EXCERPTED DATA: Begin

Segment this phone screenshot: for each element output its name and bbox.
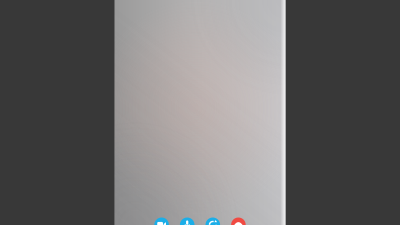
- button[interactable]: Mute microphone: [180, 218, 194, 225]
- button[interactable]: End call: [231, 218, 246, 225]
- button[interactable]: Flip camera: [206, 218, 220, 225]
- button[interactable]: Turn camera off: [154, 218, 169, 225]
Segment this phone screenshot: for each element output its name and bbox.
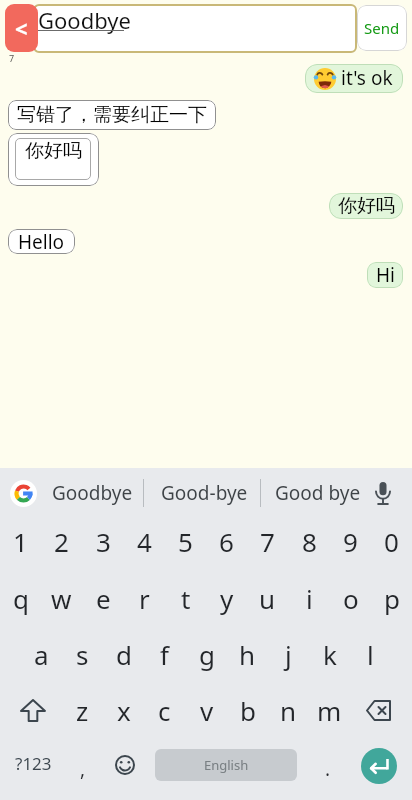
staticText: l — [367, 637, 374, 672]
staticText: Goodbye — [52, 480, 133, 506]
button[interactable]: a — [21, 626, 62, 682]
button[interactable]: 3 — [83, 513, 124, 569]
button[interactable] — [361, 748, 397, 784]
staticText: 6 — [219, 524, 234, 559]
staticText: e — [96, 581, 111, 616]
button[interactable]: ?123 — [6, 741, 61, 785]
staticText: c — [158, 693, 171, 728]
staticText: v — [200, 693, 214, 728]
staticText: 1 — [13, 524, 28, 559]
staticText: q — [13, 581, 29, 616]
button[interactable] — [106, 744, 144, 786]
button[interactable]: 写错了，需要纠正一下 — [8, 100, 216, 130]
button[interactable]: 2 — [41, 513, 82, 569]
button[interactable]: Hi — [367, 262, 403, 288]
button[interactable]: j — [268, 626, 309, 682]
staticText: t — [181, 581, 191, 616]
staticText: . — [325, 756, 331, 782]
button[interactable]: 5 — [165, 513, 206, 569]
button[interactable]: b — [227, 682, 268, 738]
button[interactable] — [10, 480, 37, 507]
button[interactable]: t — [165, 570, 206, 626]
button[interactable]: i — [289, 570, 330, 626]
button[interactable]: k — [309, 626, 350, 682]
staticText: 5 — [178, 524, 193, 559]
staticText: < — [15, 13, 28, 43]
button[interactable]: 4 — [124, 513, 165, 569]
button[interactable]: it's ok — [305, 64, 403, 93]
button[interactable]: d — [103, 626, 144, 682]
staticText: y — [220, 581, 234, 616]
button[interactable]: 1 — [0, 513, 41, 569]
staticText: 8 — [302, 524, 317, 559]
staticText: i — [306, 581, 313, 616]
staticText: 9 — [343, 524, 358, 559]
button[interactable]: 你好吗 — [8, 133, 99, 186]
button[interactable]: x — [103, 682, 144, 738]
button[interactable]: . — [313, 747, 343, 791]
button[interactable] — [356, 682, 402, 738]
staticText: 3 — [96, 524, 111, 559]
staticText: 你好吗 — [25, 139, 82, 163]
button[interactable]: 7 — [247, 513, 288, 569]
button[interactable] — [372, 482, 394, 506]
button[interactable]: c — [144, 682, 185, 738]
staticText: it's ok — [341, 65, 393, 91]
button[interactable]: < — [5, 4, 38, 52]
staticText: u — [259, 581, 276, 616]
button[interactable]: Good-bye — [148, 471, 260, 515]
staticText: m — [317, 693, 342, 728]
staticText: 4 — [137, 524, 152, 559]
button[interactable]: y — [206, 570, 247, 626]
button[interactable]: z — [62, 682, 103, 738]
button[interactable]: 你好吗 — [329, 193, 403, 219]
button[interactable]: Good bye — [262, 471, 374, 515]
staticText: Good-bye — [161, 480, 248, 506]
button[interactable]: l — [350, 626, 391, 682]
staticText: 7 — [9, 52, 15, 64]
button[interactable]: f — [144, 626, 185, 682]
staticText: b — [240, 693, 256, 728]
button[interactable]: English — [155, 749, 297, 781]
staticText: 7 — [260, 524, 275, 559]
staticText: 你好吗 — [338, 194, 395, 218]
button[interactable]: e — [83, 570, 124, 626]
button[interactable]: 8 — [289, 513, 330, 569]
button[interactable]: h — [227, 626, 268, 682]
staticText: Hi — [376, 262, 395, 288]
button[interactable]: o — [330, 570, 371, 626]
staticText: z — [76, 693, 89, 728]
button[interactable]: g — [186, 626, 227, 682]
button[interactable]: Goodbye — [32, 471, 152, 515]
staticText: d — [116, 637, 132, 672]
button[interactable] — [10, 682, 55, 738]
button[interactable]: Hello — [8, 229, 75, 254]
staticText: a — [34, 637, 49, 672]
staticText: , — [80, 756, 86, 782]
button[interactable]: 0 — [371, 513, 412, 569]
button[interactable]: r — [124, 570, 165, 626]
button[interactable]: u — [247, 570, 288, 626]
button[interactable]: , — [68, 747, 98, 791]
staticText: f — [160, 637, 169, 672]
button[interactable]: s — [62, 626, 103, 682]
staticText: English — [204, 756, 249, 774]
button[interactable]: Send — [357, 5, 407, 51]
staticText: 2 — [54, 524, 69, 559]
staticText: 写错了，需要纠正一下 — [17, 103, 207, 127]
staticText: Goodbye — [38, 5, 131, 35]
staticText: n — [280, 693, 297, 728]
button[interactable]: p — [371, 570, 412, 626]
button[interactable]: n — [268, 682, 309, 738]
button[interactable]: Goodbye — [33, 4, 357, 53]
button[interactable]: w — [41, 570, 82, 626]
button[interactable]: q — [0, 570, 41, 626]
button[interactable]: v — [186, 682, 227, 738]
staticText: Hello — [18, 229, 65, 254]
staticText: o — [343, 581, 359, 616]
staticText: j — [285, 637, 292, 672]
button[interactable]: m — [309, 682, 350, 738]
button[interactable]: 9 — [330, 513, 371, 569]
staticText: x — [117, 693, 131, 728]
button[interactable]: 6 — [206, 513, 247, 569]
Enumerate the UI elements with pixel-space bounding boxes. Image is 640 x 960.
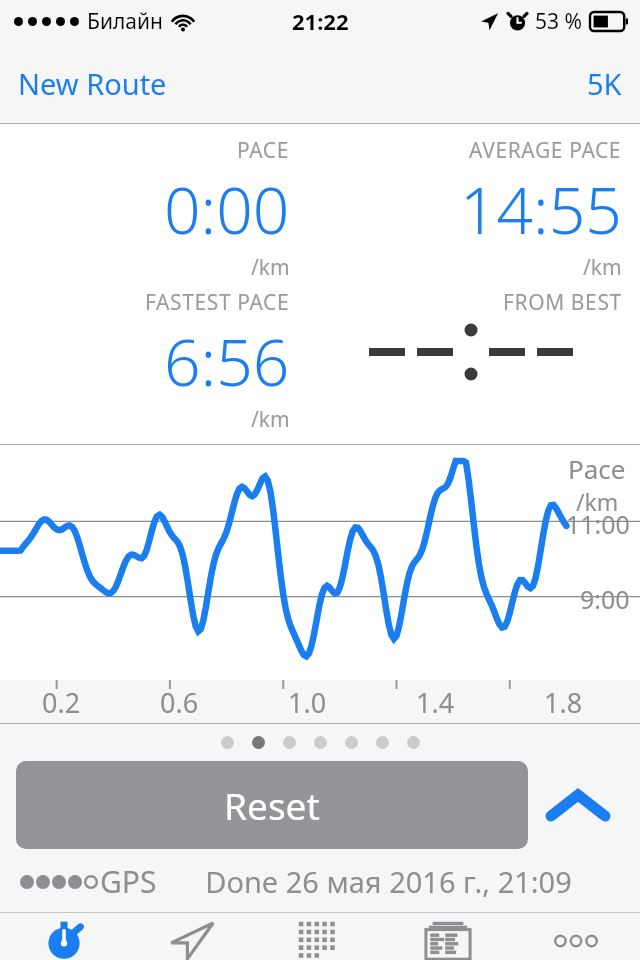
staticText: GPS [100,861,157,902]
button[interactable]: Stopwatch [0,913,128,960]
staticText: 53 % [535,7,582,36]
staticText: 1.8 [544,684,583,721]
staticText: /km [576,486,619,517]
staticText: 6:56 [164,318,290,405]
staticText: 0:00 [164,166,290,253]
staticText: FROM BEST [503,288,622,317]
button[interactable]: Expand [528,761,628,849]
staticText: /km [583,253,622,282]
button[interactable]: New Route [0,54,185,113]
button[interactable]: Calendar [256,913,384,960]
staticText: 14:55 [460,166,622,253]
staticText: 1.4 [416,684,455,721]
staticText: PACE [237,136,290,165]
button[interactable]: History [384,913,512,960]
button[interactable]: Reset [16,761,528,849]
staticText: 21:22 [292,6,349,36]
staticText: 5K [587,64,622,103]
staticText: 0.2 [42,684,81,721]
button[interactable]: Map [128,913,256,960]
staticText: Reset [224,780,320,830]
staticText: 1.0 [288,684,327,721]
staticText: AVERAGE PACE [469,136,622,165]
staticText: 9:00 [580,582,630,616]
button[interactable]: More [512,913,640,960]
staticText: 0.6 [160,684,199,721]
staticText: Билайн [87,7,163,36]
button[interactable]: 5K [569,54,640,113]
staticText: FASTEST PACE [145,288,290,317]
staticText: 11:00 [566,507,630,541]
staticText: Pace [568,451,626,486]
staticText: New Route [18,64,167,103]
staticText: /km [251,405,290,434]
staticText: Done 26 мая 2016 г., 21:09 [157,862,620,901]
staticText: /km [251,253,290,282]
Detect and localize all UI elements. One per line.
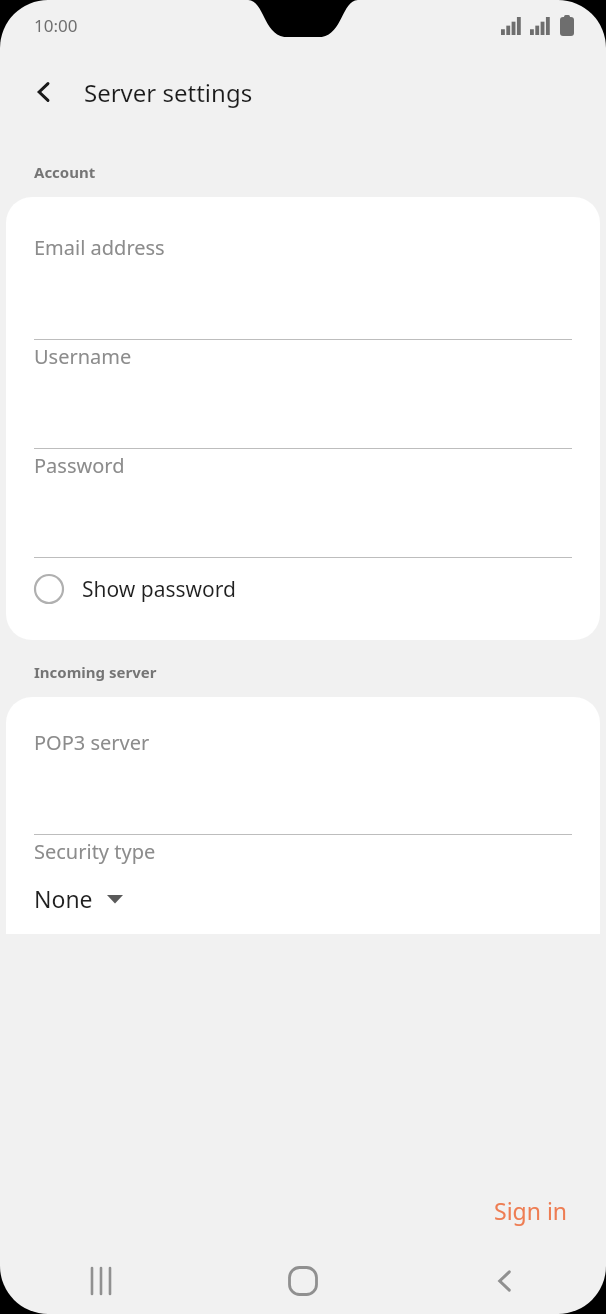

EXCERPTED DATA: End

#### PROBLEM TO WORK ON
Retype the records exactly. Any image in them should not appear in what you write.

#### ANSWER BOX
Segment this phone screenshot: for each element output its name and bbox.
- button[interactable]: Mute microphone: [180, 218, 194, 225]
- button[interactable]: End call: [231, 218, 246, 225]
- button[interactable]: Flip camera: [206, 218, 220, 225]
- button[interactable]: Turn camera off: [154, 218, 169, 225]
Segment this phone screenshot: for each element output its name and bbox.
staticText: l — [367, 637, 374, 672]
staticText: Goodbye — [52, 480, 133, 506]
button[interactable]: a — [21, 626, 62, 682]
button[interactable]: 3 — [83, 513, 124, 569]
button[interactable] — [361, 748, 397, 784]
staticText: 6 — [219, 524, 234, 559]
staticText: e — [96, 581, 111, 616]
button[interactable]: ?123 — [6, 741, 61, 785]
staticText: c — [158, 693, 171, 728]
staticText: v — [200, 693, 214, 728]
staticText: 1 — [13, 524, 28, 559]
staticText: q — [13, 581, 29, 616]
button[interactable] — [106, 744, 144, 786]
button[interactable]: 写错了，需要纠正一下 — [8, 100, 216, 130]
button[interactable]: 2 — [41, 513, 82, 569]
button[interactable]: Hi — [367, 262, 403, 288]
button[interactable]: j — [268, 626, 309, 682]
staticText: t — [181, 581, 191, 616]
staticText: . — [325, 756, 331, 782]
button[interactable]: 5 — [165, 513, 206, 569]
button[interactable]: b — [227, 682, 268, 738]
button[interactable] — [10, 480, 37, 507]
button[interactable]: t — [165, 570, 206, 626]
button[interactable]: i — [289, 570, 330, 626]
button[interactable]: k — [309, 626, 350, 682]
staticText: 5 — [178, 524, 193, 559]
staticText: < — [15, 13, 28, 43]
button[interactable]: 4 — [124, 513, 165, 569]
button[interactable]: it's ok — [305, 64, 403, 93]
button[interactable]: d — [103, 626, 144, 682]
staticText: y — [220, 581, 234, 616]
button[interactable]: 1 — [0, 513, 41, 569]
staticText: 8 — [302, 524, 317, 559]
staticText: i — [306, 581, 313, 616]
staticText: 9 — [343, 524, 358, 559]
button[interactable]: 你好吗 — [8, 133, 99, 186]
button[interactable]: x — [103, 682, 144, 738]
button[interactable]: . — [313, 747, 343, 791]
button[interactable] — [356, 682, 402, 738]
staticText: 3 — [96, 524, 111, 559]
staticText: 你好吗 — [25, 139, 82, 163]
button[interactable]: 7 — [247, 513, 288, 569]
button[interactable] — [372, 482, 394, 506]
button[interactable]: c — [144, 682, 185, 738]
staticText: it's ok — [341, 65, 393, 91]
button[interactable]: < — [5, 4, 38, 52]
staticText: u — [259, 581, 276, 616]
button[interactable]: Good-bye — [148, 471, 260, 515]
staticText: m — [317, 693, 342, 728]
staticText: 4 — [137, 524, 152, 559]
button[interactable]: y — [206, 570, 247, 626]
button[interactable]: z — [62, 682, 103, 738]
button[interactable]: 你好吗 — [329, 193, 403, 219]
button[interactable]: Good bye — [262, 471, 374, 515]
staticText: Good-bye — [161, 480, 248, 506]
button[interactable]: l — [350, 626, 391, 682]
staticText: 7 — [9, 52, 15, 64]
button[interactable]: f — [144, 626, 185, 682]
staticText: b — [240, 693, 256, 728]
button[interactable]: English — [155, 749, 297, 781]
staticText: 7 — [260, 524, 275, 559]
staticText: 你好吗 — [338, 194, 395, 218]
button[interactable]: e — [83, 570, 124, 626]
button[interactable]: 8 — [289, 513, 330, 569]
button[interactable]: h — [227, 626, 268, 682]
staticText: Hi — [376, 262, 395, 288]
button[interactable]: o — [330, 570, 371, 626]
staticText: z — [76, 693, 89, 728]
button[interactable]: g — [186, 626, 227, 682]
button[interactable]: Goodbye — [32, 471, 152, 515]
staticText: d — [116, 637, 132, 672]
button[interactable] — [10, 682, 55, 738]
button[interactable]: Hello — [8, 229, 75, 254]
staticText: a — [34, 637, 49, 672]
staticText: , — [80, 756, 86, 782]
button[interactable]: 0 — [371, 513, 412, 569]
button[interactable]: r — [124, 570, 165, 626]
button[interactable]: u — [247, 570, 288, 626]
button[interactable]: , — [68, 747, 98, 791]
staticText: f — [160, 637, 169, 672]
button[interactable]: s — [62, 626, 103, 682]
staticText: English — [204, 756, 249, 774]
button[interactable]: Send — [357, 5, 407, 51]
staticText: 2 — [54, 524, 69, 559]
staticText: 写错了，需要纠正一下 — [17, 103, 207, 127]
staticText: Goodbye — [38, 5, 131, 35]
staticText: n — [280, 693, 297, 728]
button[interactable]: p — [371, 570, 412, 626]
button[interactable]: n — [268, 682, 309, 738]
button[interactable]: Goodbye — [33, 4, 357, 53]
button[interactable]: w — [41, 570, 82, 626]
button[interactable]: q — [0, 570, 41, 626]
button[interactable]: v — [186, 682, 227, 738]
staticText: Hello — [18, 229, 65, 254]
staticText: o — [343, 581, 359, 616]
staticText: j — [285, 637, 292, 672]
button[interactable]: m — [309, 682, 350, 738]
button[interactable]: 9 — [330, 513, 371, 569]
staticText: x — [117, 693, 131, 728]
button[interactable]: 6 — [206, 513, 247, 569]
Enumerate the UI elements with pixel-space bounding boxes. Image is 640 x 960.
staticText: GPS [100,861,157,902]
button[interactable]: Stopwatch [0,913,128,960]
staticText: 53 % [535,7,582,36]
staticText: 1.8 [544,684,583,721]
staticText: /km [576,486,619,517]
staticText: 6:56 [164,318,290,405]
staticText: 0:00 [164,166,290,253]
staticText: FROM BEST [503,288,622,317]
button[interactable]: Expand [528,761,628,849]
staticText: /km [583,253,622,282]
button[interactable]: New Route [0,54,185,113]
button[interactable]: Calendar [256,913,384,960]
staticText: 14:55 [460,166,622,253]
staticText: 1.4 [416,684,455,721]
staticText: PACE [237,136,290,165]
button[interactable]: History [384,913,512,960]
button[interactable]: Reset [16,761,528,849]
staticText: 21:22 [292,6,349,36]
staticText: 5K [587,64,622,103]
staticText: 0.2 [42,684,81,721]
button[interactable]: Map [128,913,256,960]
staticText: Reset [224,780,320,830]
staticText: 1.0 [288,684,327,721]
staticText: AVERAGE PACE [469,136,622,165]
staticText: 9:00 [580,582,630,616]
button[interactable]: More [512,913,640,960]
staticText: 0.6 [160,684,199,721]
staticText: Билайн [87,7,163,36]
button[interactable]: 5K [569,54,640,113]
staticText: FASTEST PACE [145,288,290,317]
staticText: 11:00 [566,507,630,541]
staticText: Pace [568,451,626,486]
staticText: New Route [18,64,167,103]
staticText: /km [251,405,290,434]
staticText: Done 26 мая 2016 г., 21:09 [157,862,620,901]
staticText: /km [251,253,290,282]
Detect and localize all UI elements. One per line.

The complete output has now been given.